> _DATA UNDER STUDY_:

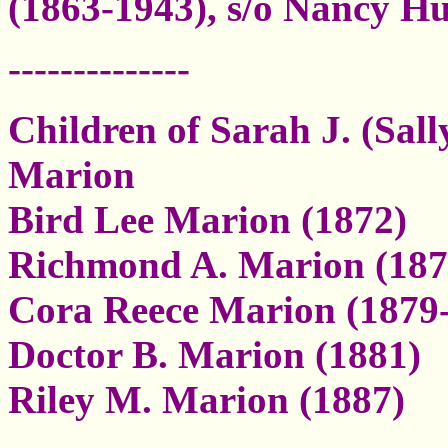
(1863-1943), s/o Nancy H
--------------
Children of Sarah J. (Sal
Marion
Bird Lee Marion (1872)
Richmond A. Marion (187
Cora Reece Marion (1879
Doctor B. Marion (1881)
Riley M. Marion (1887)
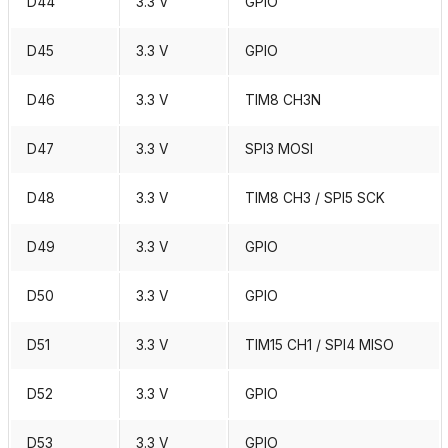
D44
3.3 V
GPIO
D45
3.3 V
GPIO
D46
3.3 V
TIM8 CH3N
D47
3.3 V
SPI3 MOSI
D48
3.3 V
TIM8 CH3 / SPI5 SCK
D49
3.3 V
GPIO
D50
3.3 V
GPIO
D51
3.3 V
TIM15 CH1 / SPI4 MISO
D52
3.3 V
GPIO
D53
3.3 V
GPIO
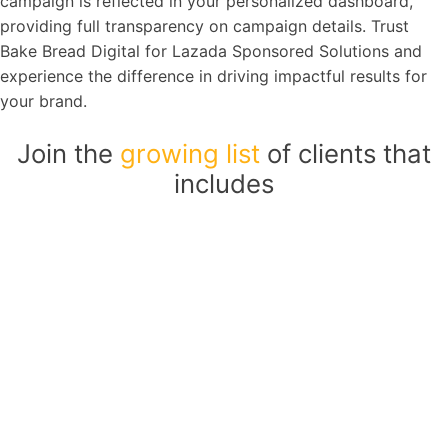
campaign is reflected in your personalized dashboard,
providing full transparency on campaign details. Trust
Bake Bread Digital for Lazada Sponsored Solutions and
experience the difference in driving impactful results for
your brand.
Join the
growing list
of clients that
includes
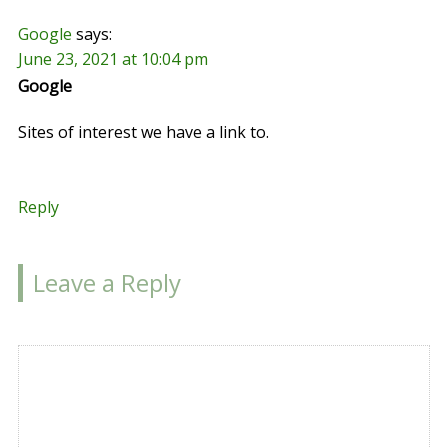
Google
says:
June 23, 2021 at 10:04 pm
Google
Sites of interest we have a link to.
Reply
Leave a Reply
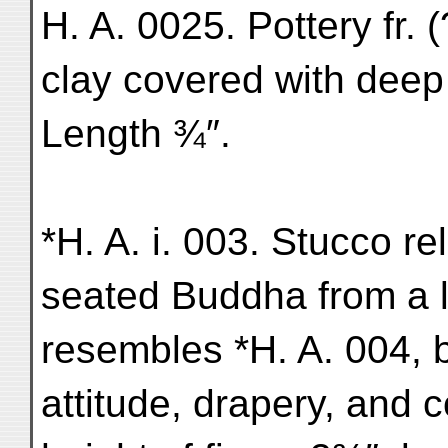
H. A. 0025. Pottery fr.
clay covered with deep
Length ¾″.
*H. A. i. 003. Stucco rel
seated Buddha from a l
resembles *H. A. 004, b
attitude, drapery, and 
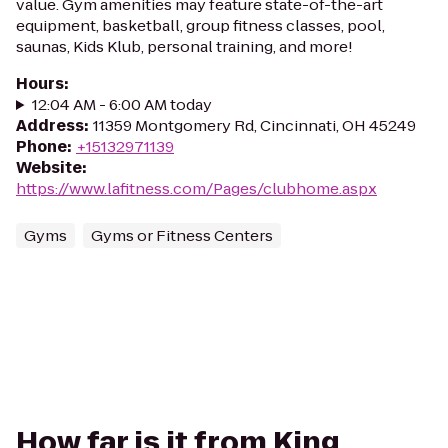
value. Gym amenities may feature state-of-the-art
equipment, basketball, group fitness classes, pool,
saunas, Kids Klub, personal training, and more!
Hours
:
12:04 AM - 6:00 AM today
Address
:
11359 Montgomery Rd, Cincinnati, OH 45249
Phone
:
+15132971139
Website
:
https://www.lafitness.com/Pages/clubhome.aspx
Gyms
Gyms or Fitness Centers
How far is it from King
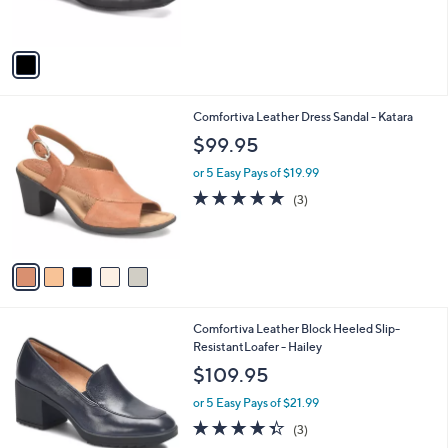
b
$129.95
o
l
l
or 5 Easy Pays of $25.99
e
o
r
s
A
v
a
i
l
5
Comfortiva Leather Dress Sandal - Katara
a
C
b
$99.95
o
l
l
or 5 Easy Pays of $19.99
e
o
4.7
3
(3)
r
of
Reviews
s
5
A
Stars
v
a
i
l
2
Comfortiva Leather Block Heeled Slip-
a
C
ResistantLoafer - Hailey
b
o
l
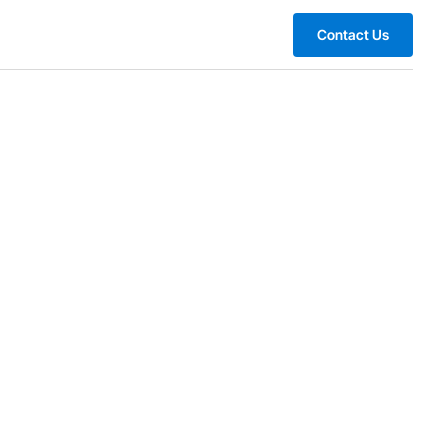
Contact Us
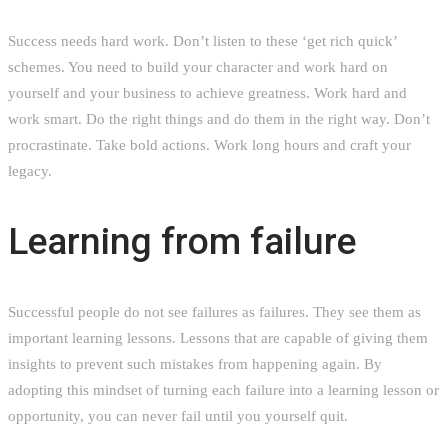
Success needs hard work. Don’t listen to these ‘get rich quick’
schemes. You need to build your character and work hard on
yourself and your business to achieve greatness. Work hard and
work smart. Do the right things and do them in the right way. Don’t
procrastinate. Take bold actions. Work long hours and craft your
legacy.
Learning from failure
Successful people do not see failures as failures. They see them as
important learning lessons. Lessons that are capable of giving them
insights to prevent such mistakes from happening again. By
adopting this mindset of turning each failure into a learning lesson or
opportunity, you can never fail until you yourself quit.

> _TASK OBJECTIVE_: Please retype exactly the lines from the one containing "providing full transparency" through the last line of the records, both included, leaving out every picture.

> _ANSWER AREA_:
providing full transparency on campaign details. Trust
Bake Bread Digital for Lazada Sponsored Solutions and
experience the difference in driving impactful results for
your brand.
Join the
growing list
of clients that
includes
Google
says:
June 23, 2021 at 10:04 pm
Google
Sites of interest we have a link to.
Reply
Leave a Reply
H. A. 0025. Pottery fr.
clay covered with deep
Length ¾″.
*H. A. i. 003. Stucco rel
seated Buddha from a l
resembles *H. A. 004, b
attitude, drapery, and 
value. Gym amenities may feature state-of-the-art
equipment, basketball, group fitness classes, pool,
saunas, Kids Klub, personal training, and more!
Hours
:
12:04 AM - 6:00 AM today
Address
:
11359 Montgomery Rd, Cincinnati, OH 45249
Phone
:
+15132971139
Website
:
https://www.lafitness.com/Pages/clubhome.aspx
Gyms
Gyms or Fitness Centers
How far is it from King
b
$129.95
o
l
l
or 5 Easy Pays of $25.99
e
o
r
s
A
v
a
i
l
5
Comfortiva Leather Dress Sandal - Katara
a
C
b
$99.95
o
l
l
or 5 Easy Pays of $19.99
e
o
4.7
3
(3)
r
of
Reviews
s
5
A
Stars
v
a
i
l
2
Comfortiva Leather Block Heeled Slip-
a
C
ResistantLoafer - Hailey
b
o
l
Contact Us
Success needs hard work. Don’t listen to these ‘get rich quick’
schemes. You need to build your character and work hard on
yourself and your business to achieve greatness. Work hard and
work smart. Do the right things and do them in the right way. Don’t
procrastinate. Take bold actions. Work long hours and craft your
legacy.
Learning from failure
Successful people do not see failures as failures. They see them as
important learning lessons. Lessons that are capable of giving them
insights to prevent such mistakes from happening again. By
adopting this mindset of turning each failure into a learning lesson or
opportunity, you can never fail until you yourself quit.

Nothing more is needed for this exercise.